*** MATERIAL FOR THE TASK Section Begins ***

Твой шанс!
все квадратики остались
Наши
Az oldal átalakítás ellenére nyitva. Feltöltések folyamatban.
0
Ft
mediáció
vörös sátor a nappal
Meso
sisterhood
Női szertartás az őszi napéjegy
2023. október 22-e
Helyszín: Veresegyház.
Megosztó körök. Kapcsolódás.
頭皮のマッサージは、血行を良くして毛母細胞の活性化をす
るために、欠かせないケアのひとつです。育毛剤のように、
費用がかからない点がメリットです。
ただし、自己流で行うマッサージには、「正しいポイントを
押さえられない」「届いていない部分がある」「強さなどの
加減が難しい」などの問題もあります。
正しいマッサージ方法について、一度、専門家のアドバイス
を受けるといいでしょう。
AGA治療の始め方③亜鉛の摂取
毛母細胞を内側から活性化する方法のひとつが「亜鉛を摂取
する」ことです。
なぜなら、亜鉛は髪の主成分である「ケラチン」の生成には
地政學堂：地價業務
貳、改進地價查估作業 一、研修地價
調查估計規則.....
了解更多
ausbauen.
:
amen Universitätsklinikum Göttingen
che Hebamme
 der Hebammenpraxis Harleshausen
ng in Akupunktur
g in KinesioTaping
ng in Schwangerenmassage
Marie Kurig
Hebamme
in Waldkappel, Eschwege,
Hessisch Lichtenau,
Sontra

*** MATERIAL FOR THE TASK Section Ends ***
*** MATERIAL FOR THE TASK Section Begins ***

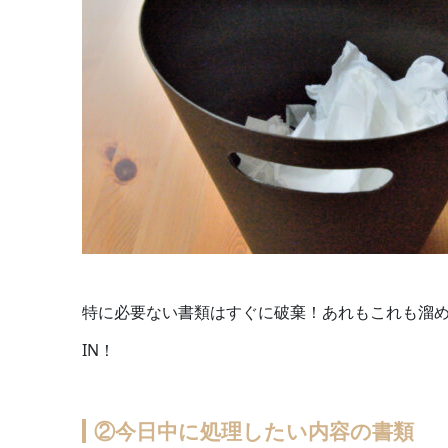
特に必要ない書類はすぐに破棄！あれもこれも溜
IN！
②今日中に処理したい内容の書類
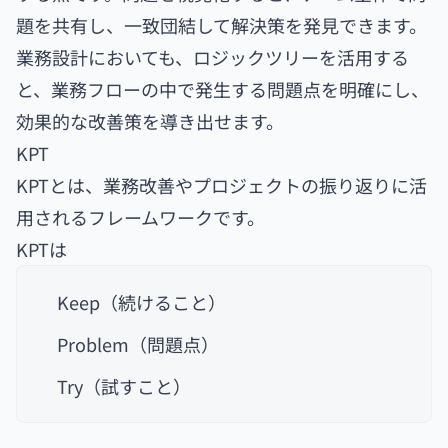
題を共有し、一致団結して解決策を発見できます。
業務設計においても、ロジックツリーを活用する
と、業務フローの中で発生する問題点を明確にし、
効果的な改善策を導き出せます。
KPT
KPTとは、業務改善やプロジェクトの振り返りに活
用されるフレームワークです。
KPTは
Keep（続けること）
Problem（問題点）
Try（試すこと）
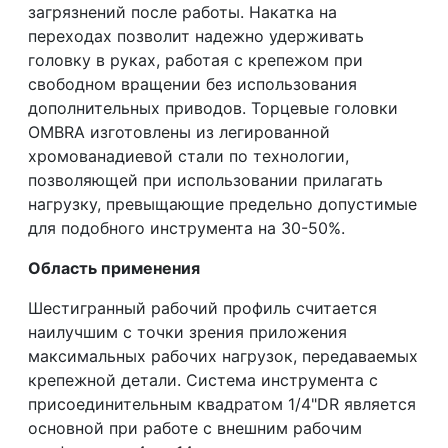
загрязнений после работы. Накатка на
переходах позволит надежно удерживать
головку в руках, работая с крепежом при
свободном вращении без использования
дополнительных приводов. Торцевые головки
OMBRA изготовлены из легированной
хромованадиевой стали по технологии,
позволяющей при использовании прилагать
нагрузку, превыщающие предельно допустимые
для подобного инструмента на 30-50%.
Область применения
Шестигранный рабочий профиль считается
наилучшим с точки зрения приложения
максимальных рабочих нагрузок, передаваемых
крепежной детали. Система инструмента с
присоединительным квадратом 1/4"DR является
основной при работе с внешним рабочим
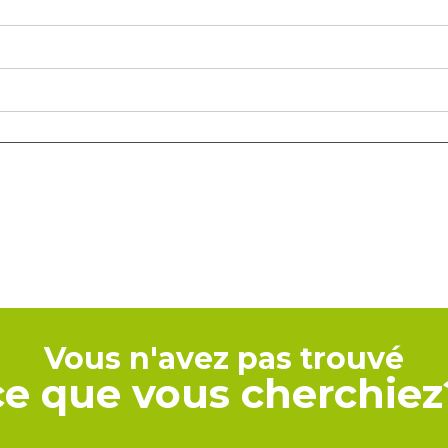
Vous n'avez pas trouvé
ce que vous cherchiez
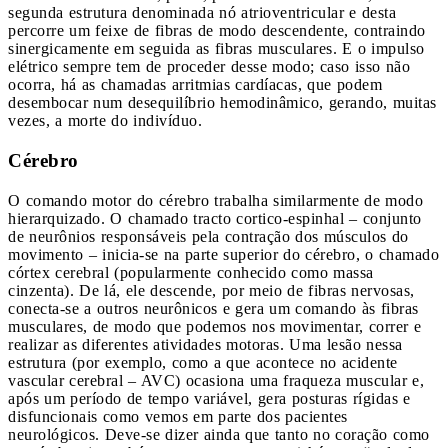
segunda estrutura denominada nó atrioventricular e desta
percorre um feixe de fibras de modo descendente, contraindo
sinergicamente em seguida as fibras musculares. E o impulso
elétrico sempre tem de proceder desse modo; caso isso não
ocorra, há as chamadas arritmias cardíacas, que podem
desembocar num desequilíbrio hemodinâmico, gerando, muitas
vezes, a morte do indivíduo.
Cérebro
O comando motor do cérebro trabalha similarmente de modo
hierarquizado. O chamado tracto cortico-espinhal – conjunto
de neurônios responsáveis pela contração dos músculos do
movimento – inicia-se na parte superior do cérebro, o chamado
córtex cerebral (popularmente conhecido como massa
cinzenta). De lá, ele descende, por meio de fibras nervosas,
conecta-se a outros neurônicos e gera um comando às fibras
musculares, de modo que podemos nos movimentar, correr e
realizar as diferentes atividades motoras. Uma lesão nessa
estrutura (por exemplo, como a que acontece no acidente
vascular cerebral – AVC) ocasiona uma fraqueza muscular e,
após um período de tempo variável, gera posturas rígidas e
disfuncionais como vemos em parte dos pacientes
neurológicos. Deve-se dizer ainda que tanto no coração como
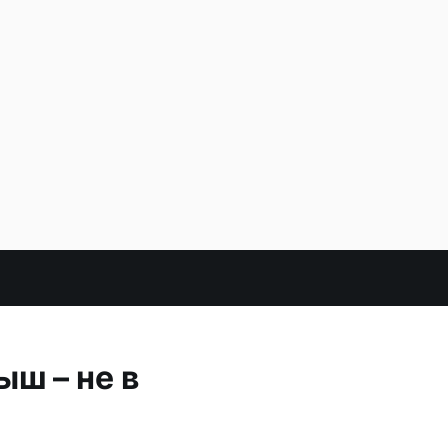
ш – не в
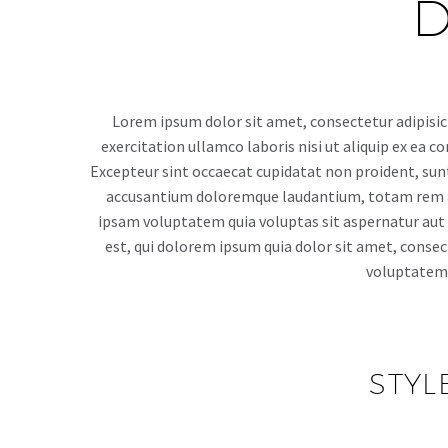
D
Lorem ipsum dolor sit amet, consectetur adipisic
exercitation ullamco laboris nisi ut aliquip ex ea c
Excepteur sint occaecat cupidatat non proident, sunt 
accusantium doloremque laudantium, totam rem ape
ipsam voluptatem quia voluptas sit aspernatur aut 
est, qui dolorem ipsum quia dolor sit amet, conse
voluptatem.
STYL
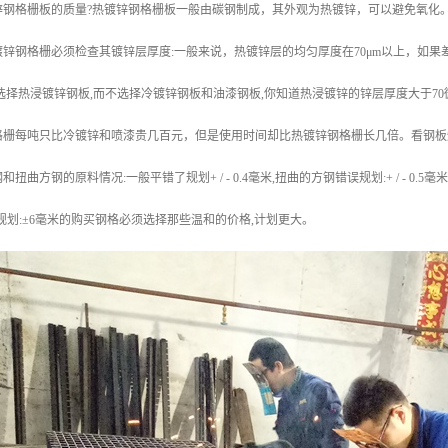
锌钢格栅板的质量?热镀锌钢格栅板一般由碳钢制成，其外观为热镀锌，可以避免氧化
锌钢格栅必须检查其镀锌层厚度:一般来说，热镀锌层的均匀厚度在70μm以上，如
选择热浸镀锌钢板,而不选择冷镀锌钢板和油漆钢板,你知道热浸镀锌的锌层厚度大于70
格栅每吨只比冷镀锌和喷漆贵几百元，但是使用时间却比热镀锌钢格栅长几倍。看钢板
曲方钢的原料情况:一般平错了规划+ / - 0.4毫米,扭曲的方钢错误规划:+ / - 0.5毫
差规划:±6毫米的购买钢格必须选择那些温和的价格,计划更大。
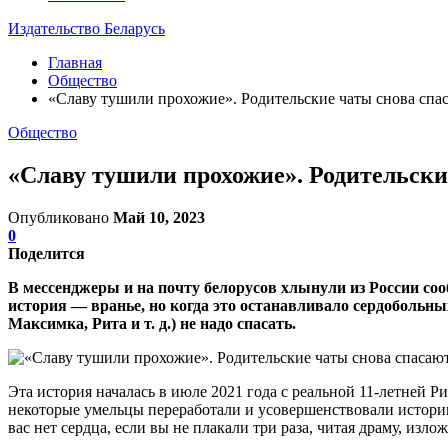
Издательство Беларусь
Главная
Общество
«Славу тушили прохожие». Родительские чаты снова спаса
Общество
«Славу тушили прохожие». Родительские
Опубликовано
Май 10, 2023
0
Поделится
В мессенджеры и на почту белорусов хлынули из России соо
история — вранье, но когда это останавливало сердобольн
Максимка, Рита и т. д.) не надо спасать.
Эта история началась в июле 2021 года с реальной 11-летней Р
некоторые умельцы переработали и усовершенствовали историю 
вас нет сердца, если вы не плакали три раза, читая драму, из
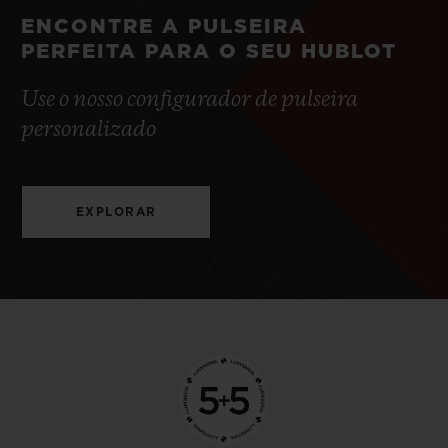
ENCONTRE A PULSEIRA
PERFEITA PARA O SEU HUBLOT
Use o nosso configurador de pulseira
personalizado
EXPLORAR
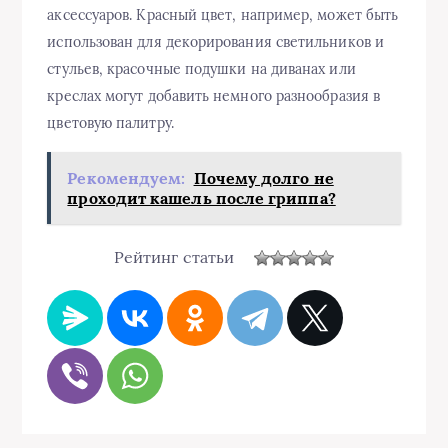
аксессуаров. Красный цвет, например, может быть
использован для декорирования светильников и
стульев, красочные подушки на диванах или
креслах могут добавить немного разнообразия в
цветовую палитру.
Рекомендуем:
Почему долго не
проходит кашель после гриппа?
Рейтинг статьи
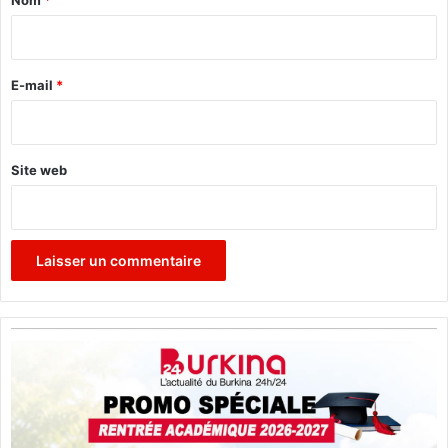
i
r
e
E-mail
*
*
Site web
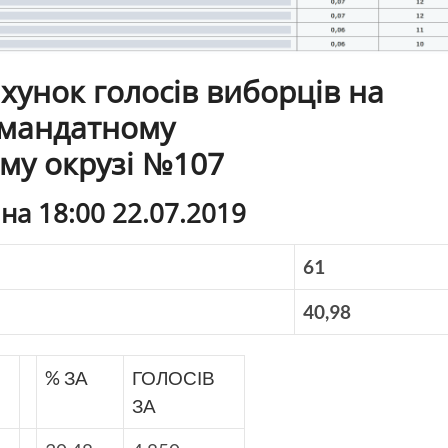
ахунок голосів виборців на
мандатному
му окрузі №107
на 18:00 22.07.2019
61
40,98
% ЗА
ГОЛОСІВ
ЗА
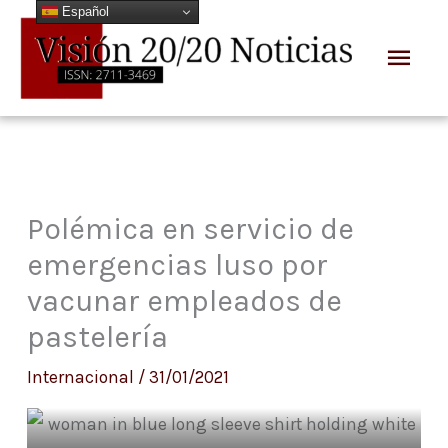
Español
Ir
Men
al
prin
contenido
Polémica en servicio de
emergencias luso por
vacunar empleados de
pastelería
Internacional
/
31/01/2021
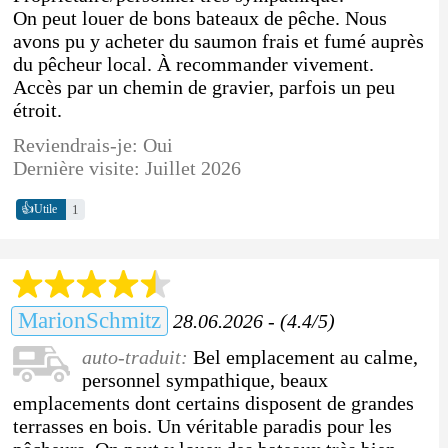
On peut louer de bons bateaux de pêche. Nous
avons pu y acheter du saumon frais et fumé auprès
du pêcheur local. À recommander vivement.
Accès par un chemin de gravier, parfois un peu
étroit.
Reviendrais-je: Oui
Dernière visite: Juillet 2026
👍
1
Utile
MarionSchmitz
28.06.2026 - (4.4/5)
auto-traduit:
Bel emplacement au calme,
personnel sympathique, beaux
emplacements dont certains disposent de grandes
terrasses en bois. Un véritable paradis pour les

*** MATERIAL FOR THE TASK Section Ends ***
*** MATERIAL FOR THE TASK Section Begins ***

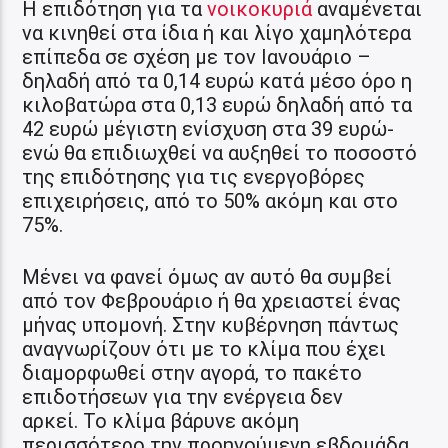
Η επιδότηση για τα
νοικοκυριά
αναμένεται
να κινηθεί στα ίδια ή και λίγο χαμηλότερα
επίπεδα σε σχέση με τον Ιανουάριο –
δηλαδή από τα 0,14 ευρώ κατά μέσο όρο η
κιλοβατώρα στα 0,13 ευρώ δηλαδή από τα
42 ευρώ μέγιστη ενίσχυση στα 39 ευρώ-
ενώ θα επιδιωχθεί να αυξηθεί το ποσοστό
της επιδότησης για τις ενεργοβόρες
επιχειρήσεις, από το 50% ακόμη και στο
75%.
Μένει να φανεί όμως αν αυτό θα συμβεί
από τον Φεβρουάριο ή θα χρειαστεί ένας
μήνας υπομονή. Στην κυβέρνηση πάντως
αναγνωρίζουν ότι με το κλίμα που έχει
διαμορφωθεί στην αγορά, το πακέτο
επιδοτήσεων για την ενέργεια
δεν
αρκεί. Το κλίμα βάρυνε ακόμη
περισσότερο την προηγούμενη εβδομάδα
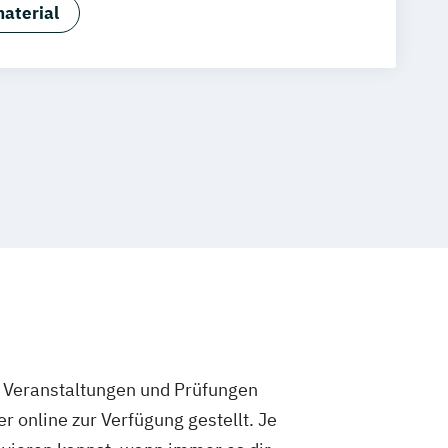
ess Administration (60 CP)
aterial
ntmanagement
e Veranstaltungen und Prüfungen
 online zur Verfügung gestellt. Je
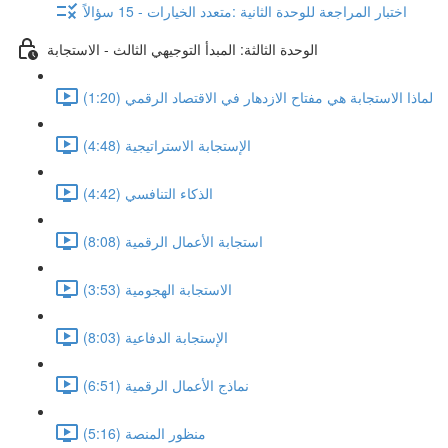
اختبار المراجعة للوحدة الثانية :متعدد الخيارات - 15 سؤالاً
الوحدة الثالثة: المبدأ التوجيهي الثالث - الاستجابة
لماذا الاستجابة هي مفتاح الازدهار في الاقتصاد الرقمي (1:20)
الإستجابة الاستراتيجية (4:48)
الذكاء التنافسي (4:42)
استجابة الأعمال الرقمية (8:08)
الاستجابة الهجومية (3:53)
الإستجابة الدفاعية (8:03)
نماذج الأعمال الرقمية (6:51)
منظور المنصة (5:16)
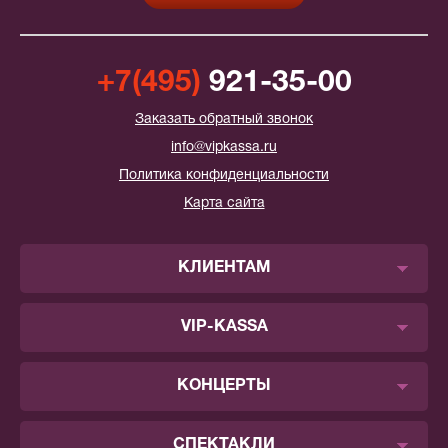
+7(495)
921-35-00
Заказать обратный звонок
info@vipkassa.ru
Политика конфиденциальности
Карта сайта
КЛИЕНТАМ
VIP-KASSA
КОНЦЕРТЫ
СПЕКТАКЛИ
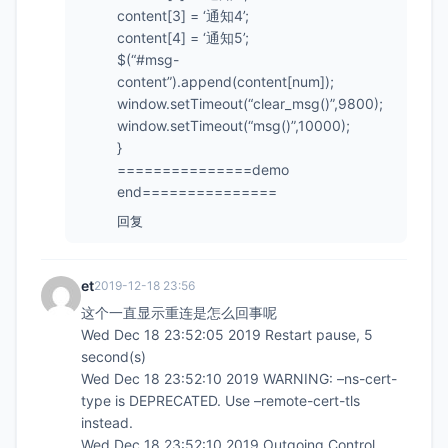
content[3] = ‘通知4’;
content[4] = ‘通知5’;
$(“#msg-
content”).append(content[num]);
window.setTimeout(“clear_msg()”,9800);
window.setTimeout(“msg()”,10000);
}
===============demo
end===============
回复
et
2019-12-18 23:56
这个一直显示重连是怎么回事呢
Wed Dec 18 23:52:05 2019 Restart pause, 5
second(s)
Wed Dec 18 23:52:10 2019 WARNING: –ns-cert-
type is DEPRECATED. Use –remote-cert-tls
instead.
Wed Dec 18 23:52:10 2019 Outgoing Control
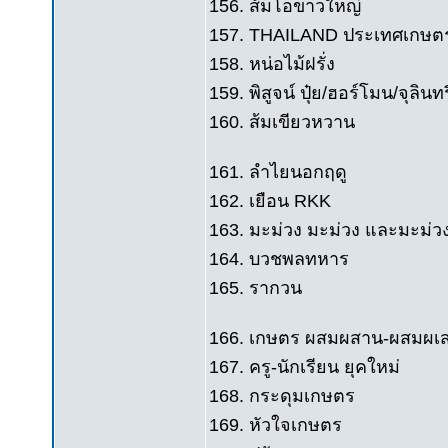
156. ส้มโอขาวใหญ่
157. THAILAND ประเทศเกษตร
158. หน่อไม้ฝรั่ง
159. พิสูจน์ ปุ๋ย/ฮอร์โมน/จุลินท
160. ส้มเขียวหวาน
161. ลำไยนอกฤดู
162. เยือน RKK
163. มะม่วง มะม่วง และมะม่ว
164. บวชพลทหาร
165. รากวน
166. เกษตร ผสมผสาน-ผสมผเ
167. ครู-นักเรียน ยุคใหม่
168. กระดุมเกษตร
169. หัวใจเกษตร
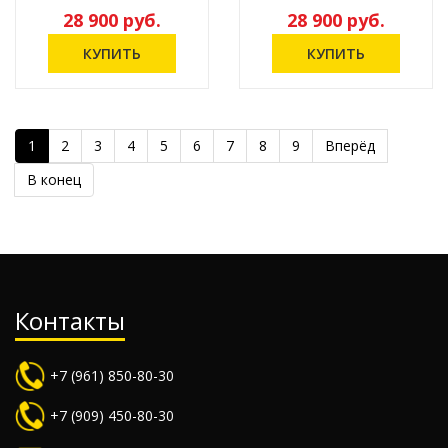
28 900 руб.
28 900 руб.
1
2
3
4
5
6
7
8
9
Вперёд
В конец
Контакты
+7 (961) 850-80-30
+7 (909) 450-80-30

*** MATERIAL FOR THE TASK Section Ends ***

WHAT THIS TASK INVOLVES >> Across the records above, count each line that holds the word "الرقمية" and give only the resulting number.

SOLUTION BELOW >> 2